No. 8 EFTS's first course completed on 10 December 1940; fifty students graduated. As of the end of the month, the school had twenty-nine instructors, 111 students under training, and forty-one serviceable aircraft. An instructor was killed and three other men were injured when a Tiger Moth crashed while flying at low level over one of Narrandera's satellite airfields on 4 January 1941. Two of the school's Tiger Moths collided at 3,000 feet on 8 March; the instructor and student of one plane bailed out, while the other two pilots crash-landed their aircraft, and there were no injuries. The school came under the control of the newly formed No. 2 (Training) Group in August, following the disbandment of Central Area Command. As of 31 December 1941, the school had twenty-eight instructors, 123 students under training, and thirty-seven serviceable aircraft. By 30 April 1942, the figures had risen to fifty-eight instructors, 211 students, and over seventy aircraft; strength remained at a similar level for the remainder of the year. On 8 September 1942, a No. 8 EFTS Tiger Moth dived to the ground soon after take-off from a satellite airfield and collided with a tender; one man in the tender was killed and several others, as well as both pilots, were injured. Four pilots were killed and two Tiger Moths destroyed following a mid-air collision at 600 feet over another of Narrandera's satellite airfields on 9 March 1943. A pilot from the school was killed in a crash near Junee on 24 March. Another No. 8 EFTS pilot was killed and his crewman badly injured on 17 August after their Tiger Math failed to recover from a spin.

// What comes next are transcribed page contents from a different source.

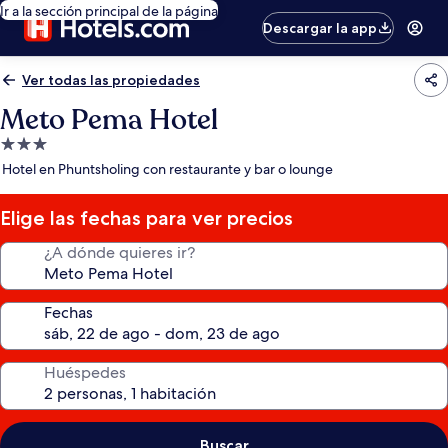
Ir a la sección principal de la página
Descargar la app
Ver todas las propiedades
Meto Pema Hotel
Propiedad
de
Hotel en Phuntsholing con restaurante y bar o lounge
3.0
estrellas
Elige las fechas para ver precios
¿A dónde quieres ir?
Fechas
Huéspedes
Buscar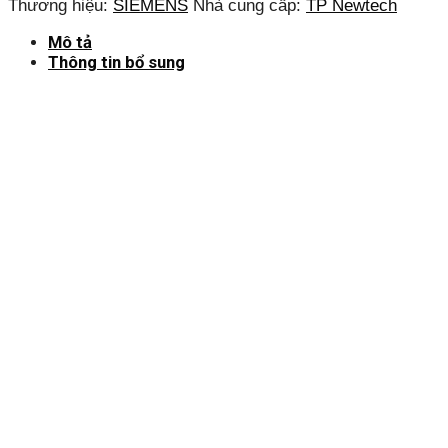
Thương hiệu:
SIEMENS
Nhà cung cấp:
TP Newtech
Mô tả
Thông tin bổ sung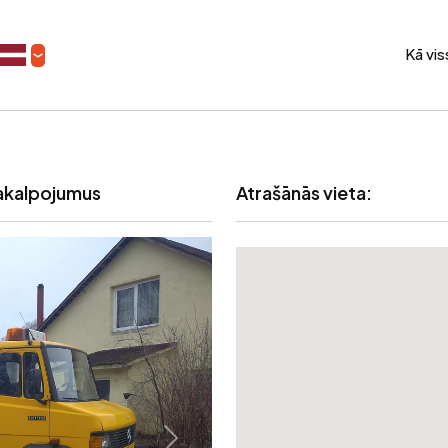
Kā vi
akalpojumus
Atrašānās vieta: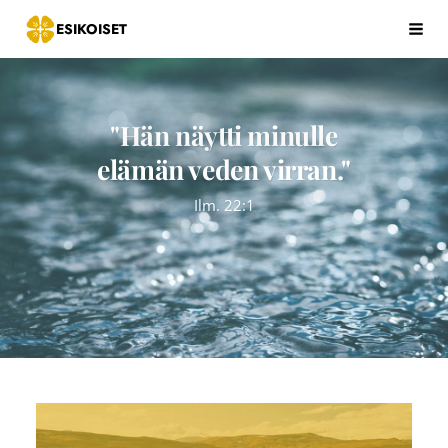
Siirry
ESIKOISET
Hak
sivun
sisältöön
"Hän näytti minulle
elämän veden virran."
Ilm. 22:1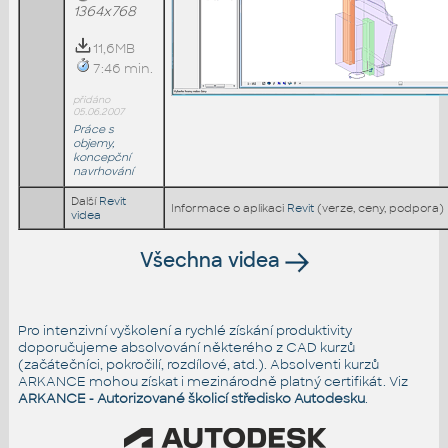
1364x768
11,6MB
7:46 min.
přidáno
05.06.2007
Práce s
objemy,
koncepční
navrhování
Další
Revit
Informace o aplikaci
Revit
(verze, ceny, podpora)
videa
Všechna videa
Pro intenzivní vyškolení a rychlé získání produktivity
doporučujeme absolvování některého z CAD kurzů
(začátečníci, pokročilí, rozdílové, atd.). Absolventi kurzů
ARKANCE mohou získat i mezinárodně platný certifikát. Viz
ARKANCE - Autorizované školicí středisko Autodesku
.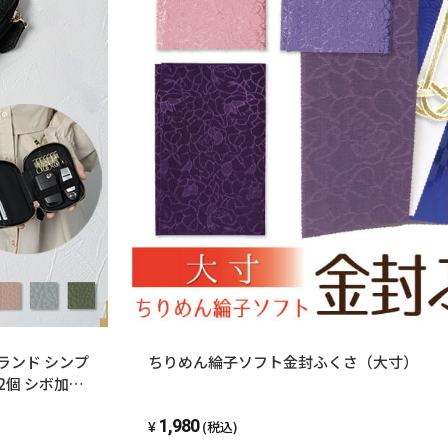
ブランド シンプ
ちりめん綸子ソフト金封ふくさ（大寸）
2個 シボ加工
鍵 6連 通勤
1,980
(税込)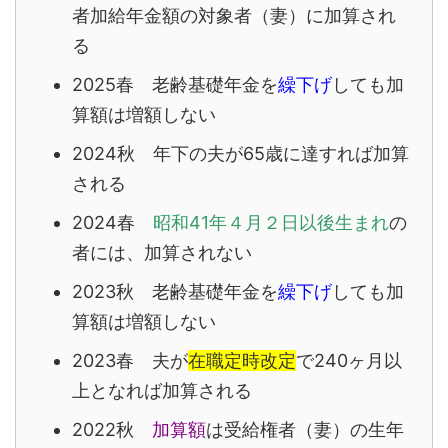
者加給年金額の対象者（妻）に加算され
る
2025春 老齢基礎年金を
繰下げ
しても加
算額は増額しない
2024秋 年下の夫が65歳に達すれば加算
される
2024春
昭和41年４月２日以後生まれ
の
者には、加算されない
2023秋 老齢基礎年金を
繰下げ
しても加
算額は増額しない
2023春 夫が
在職定時改定
で240ヶ月以
上となれば加算される
2022秋
加算額
は受給権者（妻）の生年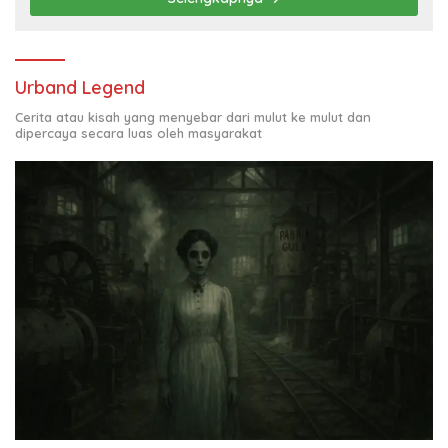
Urband Legend
Cerita atau kisah yang menyebar dari mulut ke mulut dan
dipercaya secara luas oleh masyarakat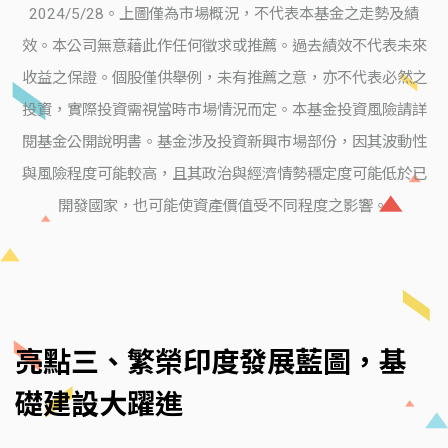
2024/5/28。上圖僅為市場概況，不代表本基金之走勢及績
效。本公司無意藉此作任何徵求或推薦。過去績效不代表未來
收益之保證。個股僅供舉例，未有推薦之意，亦不代表必然之
投資，實際投資需視當時市場情況而定。本基金投資風險請詳
閱基金公開說明書。基金涉及投資新興市場部份，因其波動性
與風險程度可能較高，且其政治與經濟情勢穩定度可能低於已
開發國家，也可能使資產價值受不同程度之影響。.
亮點三、繁榮印度發展藍圖，基
礎建設大躍進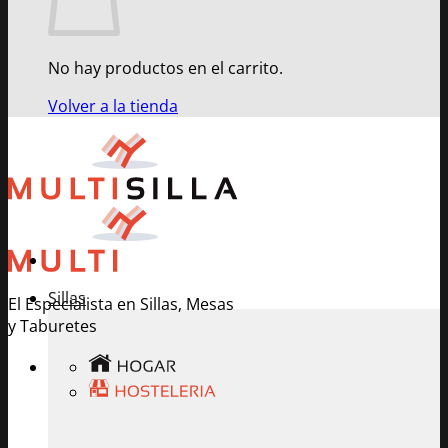
No hay productos en el carrito.
Volver a la tienda
Sillas
El Especialista en Sillas, Mesas
y Taburetes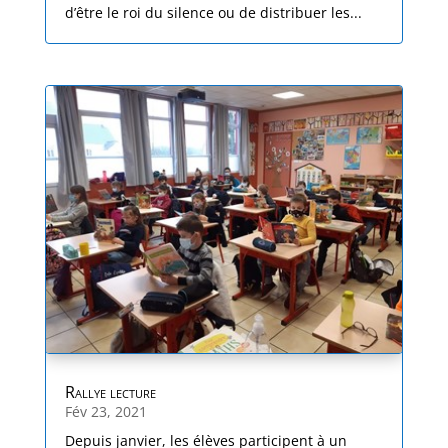
d’être le roi du silence ou de distribuer les...
Rallye lecture
Fév 23, 2021
Depuis janvier, les élèves participent à un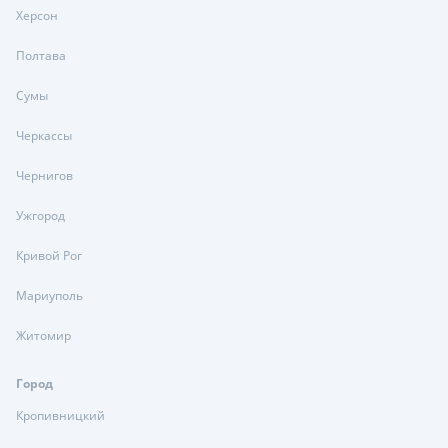
Херсон
Полтава
Сумы
Черкассы
Чернигов
Ужгород
Кривой Рог
Мариуполь
Житомир
Город
Кропивницкий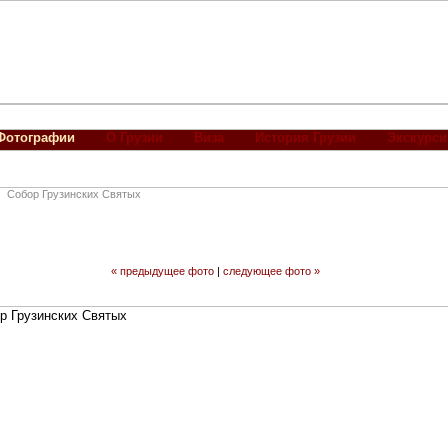
Фотографии
О Грузии
Виза
История Грузии
Экскурси
Собор Грузинских Святых
« предыдущее фото
|
следующее фото »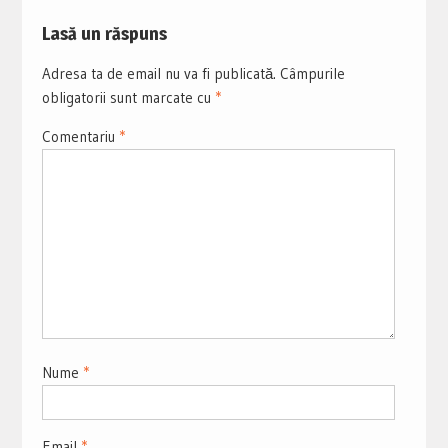
Lasă un răspuns
Adresa ta de email nu va fi publicată.
Câmpurile
obligatorii sunt marcate cu
*
Comentariu
*
Nume
*
Email
*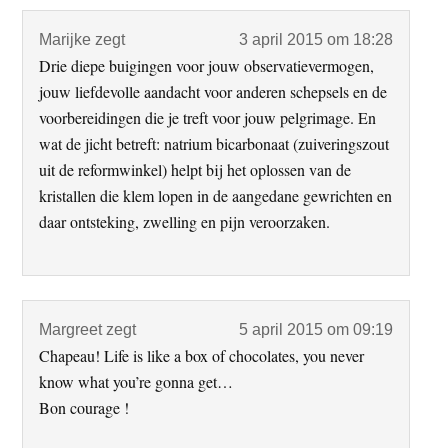
Marijke
zegt
3 april 2015 om 18:28
Drie diepe buigingen voor jouw observatievermogen,
jouw liefdevolle aandacht voor anderen schepsels en de
voorbereidingen die je treft voor jouw pelgrimage. En
wat de jicht betreft: natrium bicarbonaat (zuiveringszout
uit de reformwinkel) helpt bij het oplossen van de
kristallen die klem lopen in de aangedane gewrichten en
daar ontsteking, zwelling en pijn veroorzaken.
Margreet
zegt
5 april 2015 om 09:19
Chapeau! Life is like a box of chocolates, you never
know what you’re gonna get…
Bon courage !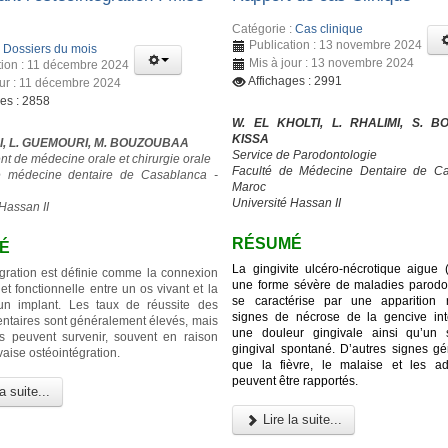
Catégorie :
Cas clinique
Publication : 13 novembre 2024
:
Dossiers du mois
Mis à jour : 13 novembre 2024
tion : 11 décembre 2024
Affichages : 2991
our : 11 décembre 2024
ges : 2858
W. EL KHOLTI, L. RHALIMI, S. BO
KISSA
I, L. GUEMOURI, M. BOUZOUBAA
Service de Parodontologie
t de médecine orale et chirurgie orale
Faculté de Médecine Dentaire de Ca
e médecine dentaire de Casablanca -
Maroc
Université Hassan II
Hassan II
RÉSUMÉ
É
La gingivite ulcéro-nécrotique aigue
égration est définie comme la connexion
une forme sévère de maladies parodon
 et fonctionnelle entre un os vivant et la
se caractérise par une apparition 
’un implant. Les taux de réussite des
signes de nécrose de la gencive inte
entaires sont généralement élevés, mais
une douleur gingivale ainsi qu’un 
s peuvent survenir, souvent en raison
gingival spontané. D’autres signes gé
aise ostéointégration.
que la fièvre, le malaise et les a
peuvent être rapportés.
a suite...
Lire la suite...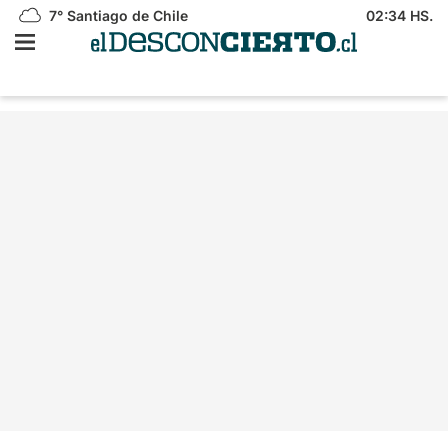
7°
Santiago de Chile
02:34 HS.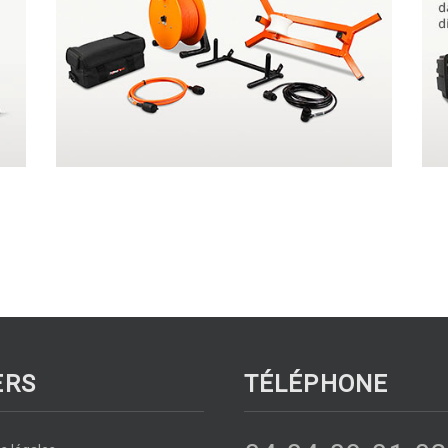
ERS
TÉLÉPHONE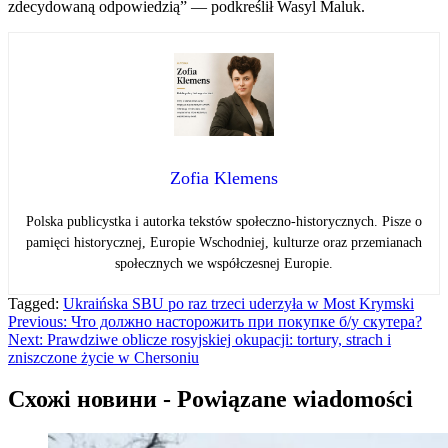
zdecydowaną odpowiedzią” — podkreślił Wasyl Maluk.
Zofia Klemens
Polska publicystka i autorka tekstów społeczno-historycznych. Pisze o
pamięci historycznej, Europie Wschodniej, kulturze oraz przemianach
społecznych we współczesnej Europie.
Tagged:
Ukraińska SBU po raz trzeci uderzyła w Most Krymski
Навігація
Previous:
Что должно насторожить при покупке б/у скутера?
Next:
Prawdziwe oblicze rosyjskiej okupacji: tortury, strach i
записів
zniszczone życie w Chersoniu
Схожі новини - Powiązane wiadomości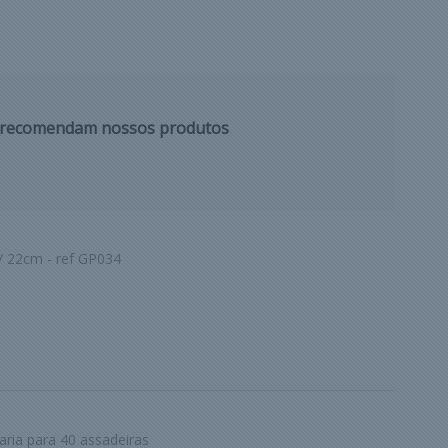
s recomendam nossos produtos
/ 22cm - ref GP034
aria para 40 assadeiras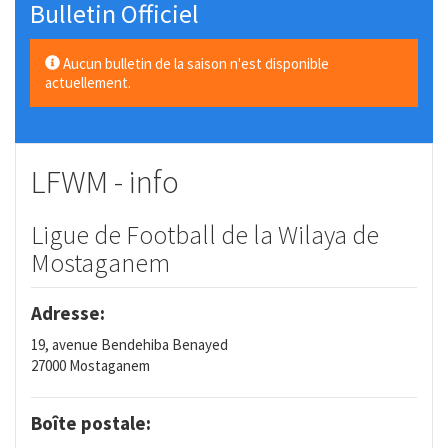
Bulletin Officiel
Aucun bulletin de la saison n'est disponible
actuellement.
LFWM - info
Ligue de Football de la Wilaya de
Mostaganem
Adresse:
19, avenue Bendehiba Benayed
27000 Mostaganem
Boîte postale: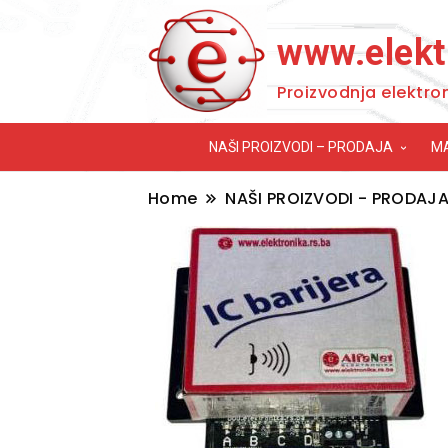
www.elekt
Proizvodnja elektro
NAŠI PROIZVODI – PRODAJA
M
Home
NAŠI PROIZVODI - PRODAJ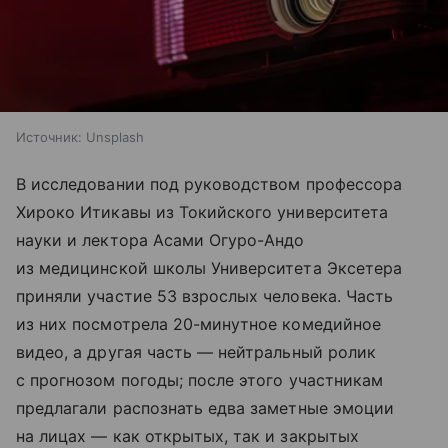
Источник:
Unsplash
В исследовании под руководством профессора
Хироко Итикавы из Токийского университета
науки и лектора Асами Огуро-Андо
из медицинской школы Университета Эксетера
приняли участие 53 взрослых человека. Часть
из них посмотрела 20-минутное комедийное
видео, а другая часть — нейтральный ролик
с прогнозом погоды; после этого участникам
предлагали распознать едва заметные эмоции
на лицах — как открытых, так и закрытых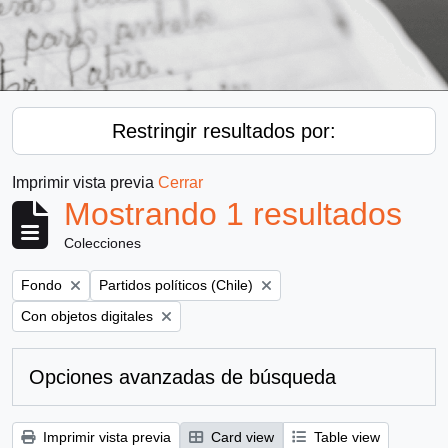
Restringir resultados por:
Imprimir vista previa
Cerrar
Mostrando 1 resultados
Colecciones
Remove filter:
Remove filter:
Fondo
Partidos políticos (Chile)
Remove filter:
Con objetos digitales
Opciones avanzadas de búsqueda
Imprimir vista previa
Card view
Table view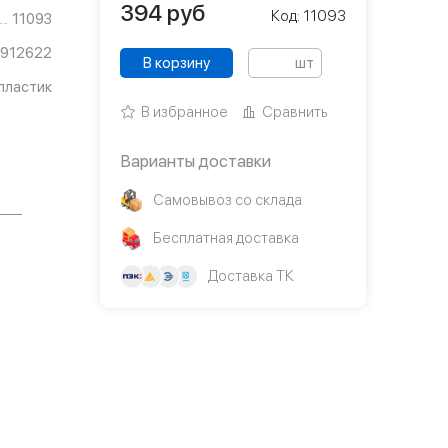
394
руб
Код: 11093
11093
2912622
В корзину
шт
пластик
В избранное
Сравнить
Варианты доставки
Самовывоз со склада
Бесплатная доставка
Доставка ТК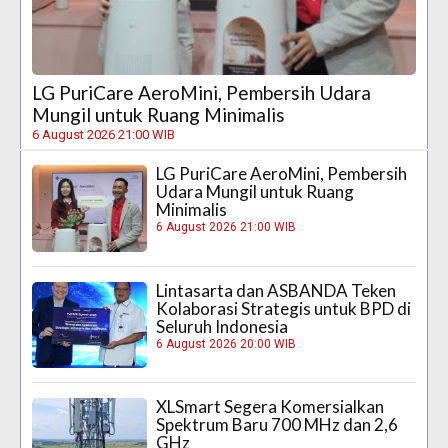
LG PuriCare AeroMini, Pembersih Udara
Mungil untuk Ruang Minimalis
6 August 2026 21:00 WIB
LG PuriCare AeroMini, Pembersih
Udara Mungil untuk Ruang
Minimalis
6 August 2026 21:00 WIB
Lintasarta dan ASBANDA Teken
Kolaborasi Strategis untuk BPD di
Seluruh Indonesia
6 August 2026 20:00 WIB
XLSmart Segera Komersialkan
Spektrum Baru 700 MHz dan 2,6
GHz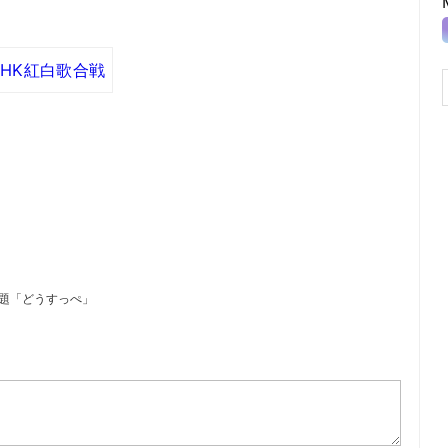
NHK紅白歌合戦
話題「どうすっぺ」
）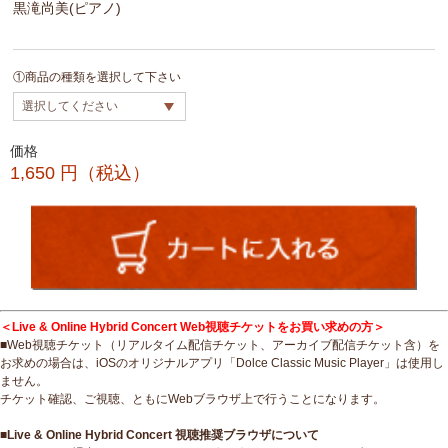
黒滝尚美(ピアノ)
①商品の種類を選択して下さい
価格
1,650
円（税込）
＜Live & Online Hybrid Concert Web視聴チケットをお買い求めの方＞
■Web視聴チケット（リアルタイム配信チケット、アーカイブ配信チケット含）を
お求めの場合は、iOSのオリジナルアプリ「Dolce Classic Music Player」は使用し
ません。
チケット確認、ご視聴、ともにWebブラウザ上で行うことになります。
■Live & Online Hybrid Concert 視聴推奨ブラウザについて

When flying training at No. 1 Elementary Flying Training School, Tamworth, ceased in September 1944, several of the pilots still undergoing instruction were posted to No. 8 EFTS. No. 8 EFTS received an Avro Anson the following month for use in ground instruction. Flying training was suspended in December 1944; the school was among several to be reduced to "nucleus" and continue to function primarily for the upkeep of base infrastructure and equipment under a reorganisation of EATS establishments in Australia. By this time No. 8 EFTS had eighty-three Tiger Moths on its strength. Owing to the surplus of trained aircrew in Australia, No. 8 EFTS was officially disbanded on 16 June 1945 and re-formed as Care and Maintenance Unit (CMU) Narrandera. CMU Narrandera was one of many such units that the RAAF raised for the storage and maintenance of surplus aircraft prior to their disposal after the war. It was disbanded on 5 July 1947.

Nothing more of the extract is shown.